# Watering with Molasses or Cane Sugar



## Dewayne (Jan 12, 2011)

So i've been reading up on some different techniques and a large technique i've seen is using Molasses to water your plants to increase the ammount or types of terpenes. I've even heard of some people using like rock candy the pure cane sugar, and brown sugar. I was really curious with someone with experience in this.

I've heard Blackstrap Molasses is the best to use because it has more microbes. Was also wondering, i've seen a Micro bloom or Micro nute something before from Floura Nova for hydroponics. Do you think they make one for soil?

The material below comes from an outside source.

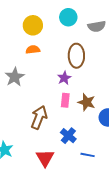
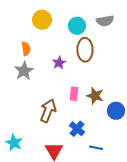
cyan circle: (68, 17) -> (77, 26), moved
orange semicircle: (33, 50) -> (26, 49), moved, turned 88
purple star: (64, 78) -> (59, 63), moved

Any information or guidelines of what you should and should not use would be helpful. 

I have a really nice plant and i'm trying to keep it coming, the only problem is it didn't have a strong Smell or Taste which is common but i want to try and induce it to smell if nothing else!


----------



## ozzydiodude (Jan 12, 2011)

Check out this thread
http://www.marijuanapassion.com/forum/showthread.php?t=5149


----------



## Roddy (Jan 12, 2011)

I've heard good things about molasses as well and will be using it shortly. 

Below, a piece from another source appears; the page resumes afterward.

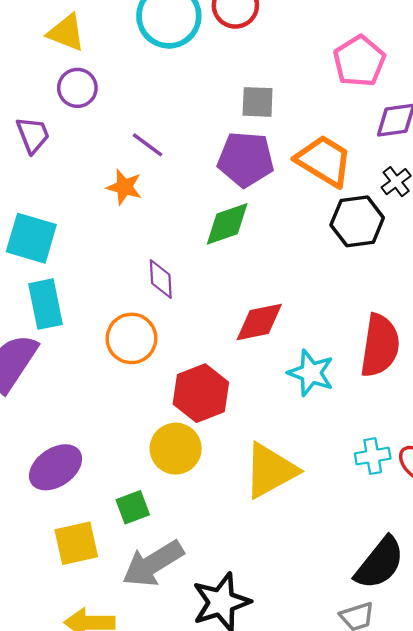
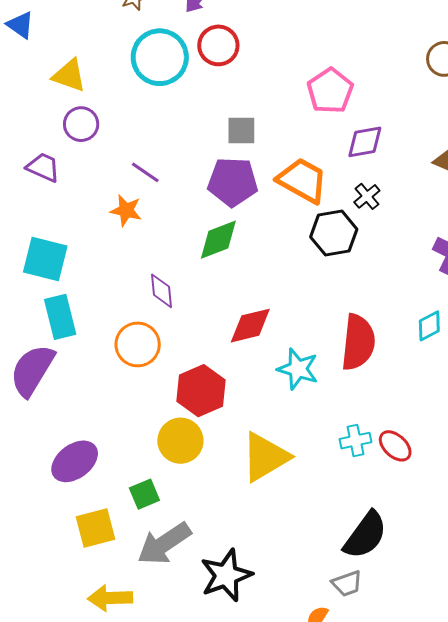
purple trapezoid: (33, 135) -> (43, 167), turned -42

I got a good laugh the other day when a friend wrote me telling me about sme guys using grape juice, I was a bit skeptical since grape juice would surely have acids which I am assuming wouldn't be all that good? Well, I waited for the info he promised, the feedback from his friend...and wasn't overly surprised when I was told this wasn't the best plan as his plants were adversely affected as was his yield.

When asked what "dosage" was given from the grape juice, I was told the mix was one concentrated can per gallon...OUCH!


----------



## bags (Jan 12, 2011)

I am currently useing molasis in my flower stage, some people say use it in the last two weeks of flower and some say in the whole flower process.
I am trying it in the whole flower process, my next gro i will use it in the last two weeks.

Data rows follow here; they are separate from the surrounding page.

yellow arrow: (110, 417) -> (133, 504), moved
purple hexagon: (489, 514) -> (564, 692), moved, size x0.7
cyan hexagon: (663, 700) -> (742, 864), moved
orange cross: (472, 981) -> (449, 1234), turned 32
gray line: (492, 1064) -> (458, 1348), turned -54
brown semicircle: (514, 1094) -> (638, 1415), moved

Exactly whats in it that the plants like im not sure, Im currently researching molasis in the bud stage both by theory and practical, my mixture is 1ml per ltr of water on top of my ferts and the plants are not complaining as of yet.

EDIT: Damn wish i had of read the link posted in ozzydiodude's post befor i posted awsome info


----------



## spinzzz1 (Jan 15, 2011)

was wondering if this is good for hydro growing as well? pretty much ,that site talked about soil growing, it never really said anything about hydro. anybody using molasses in a hydro setup?


----------



## niteshft (Jan 15, 2011)

From what I understand, the molasses feeds the microbes in the soil and that is where the benefits come from. The microbes feed off the soil and add nutrients that the plants feed on. If I'm mistaken I'm sure someone will correct me.


----------



## ozzydiodude (Jan 15, 2011)

:yeahthat::goodposting:


----------



## Droopy Dog (Jan 15, 2011)

Molasses in hydro is NOT a good idea. At the least, it will gunk up the equipment.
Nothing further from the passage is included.